Il caso Moscon e il nostro "razzismo"
Gianni Moscon ha sbagliato. Schiacciato dallo stress di una volata a 60 km/h, dopo aver corso il rischio di finire sull’asfalto, ha rivolto offese di stampo razzista ad un collega. Gianni ha capito di aver sbagliato e si è scusato, subito. E adesso pagherà il conto: il provvedimento disciplinare della sua squadra, il Team Sky; e forse anche una squalifica da parte dell’Uci, che sulla vicenda sta per aprire un’inchiesta. Il campioncino noneso potrà difendersi nelle sedi opportune, ma poi farà bene a sorbire l’amaro calice senza cercare giustificazioni, perché per quello che ha fatto non ce ne sono.
Appresa la notizia, mi sono subito chiesto come una cosa del genere possa essere successa proprio a Gianni: ho avuto modo di conoscerlo, pedalando assieme a lui, e mi è parso il più serio e pacato ciclista del mondo. Ferma restando la nettezza del mio giudizio su quanto è avvenuto al Giro di Romandia, credo a Moscon quando sostiene di non essere un “razzista”. Non lo è, o meglio, non lo è più di quanto non lo siamo tutti, o quasi. Perché di una pur minima dose di razzismo “latente” siamo pervasi un po’ tutti. Forse, più che razzismo, potremmo chiamarla diffidenza, timore nei confronti del “diverso”, sentimento negli ultimi decenni acuito dal fenomeno, sempre più importante, delle migrazioni, ben descritto nel 1988 nel suo libro dal titolo Gli italiani sono razzisti? dal grande Giorgio Bocca (leggetelo, è attualissimo, premonitore e illuminante).
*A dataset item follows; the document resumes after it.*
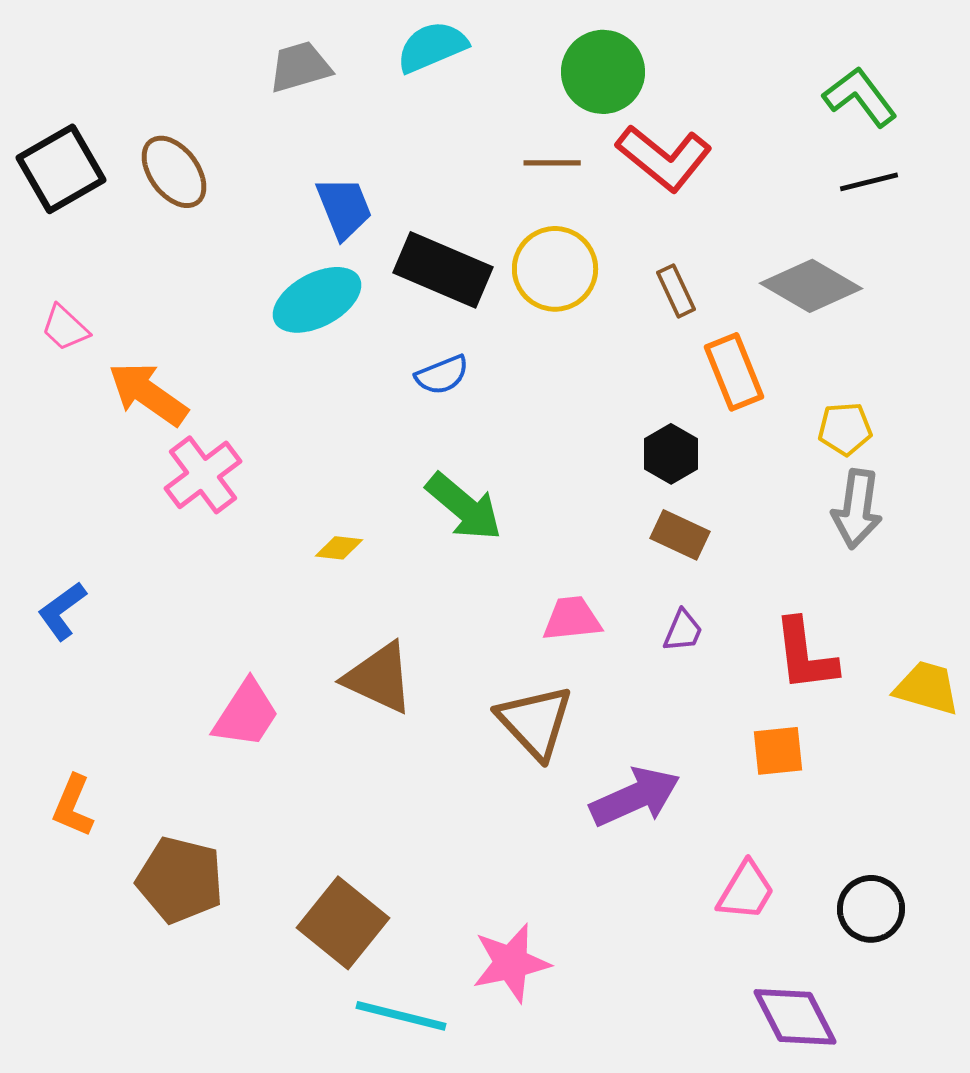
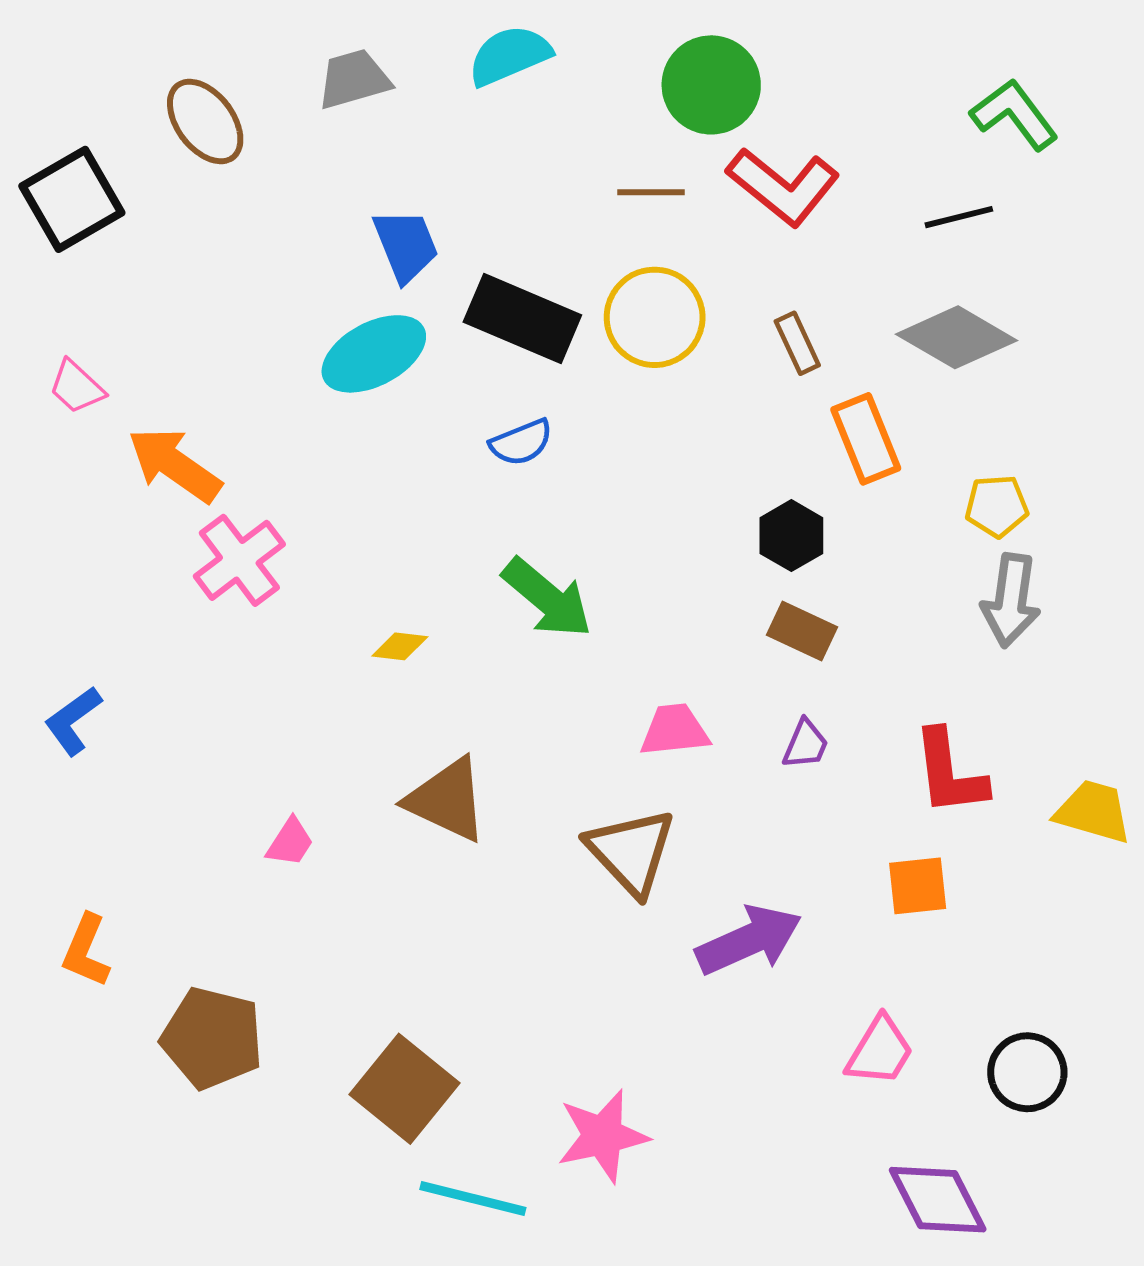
brown ellipse: (174, 172) -> (205, 122), moved
black line: (869, 182) -> (959, 217), moved
pink trapezoid: (246, 714) -> (290, 842), size x0.6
Quando poi al nostro razzismo “latente” si aggiunge quello mal celato di tanti media e di altrettante forze politiche, il tranello al benpensante è presto teso: sono sempre di più coloro che, sui palcoscenici della politica e sui giornali, sono pronti a sventolare odiosissime bandiere – da ultimo lanciando ignominiose accuse a chi strappa decine e decine di profughi dalla morte in mare – con l’unico, volgarissimo scopo di raggranellare voti, aumentare le tirature e raccogliere qualche follower in più. Beceri mestatori perfettamente impuniti, ingigantiscono le nostre paure, gonfiano le nostre inquietudini, giustificando l’esplicitazione di pulsioni appunto altrimenti latenti. Assieme a Moscon, squalifichiamo anche loro.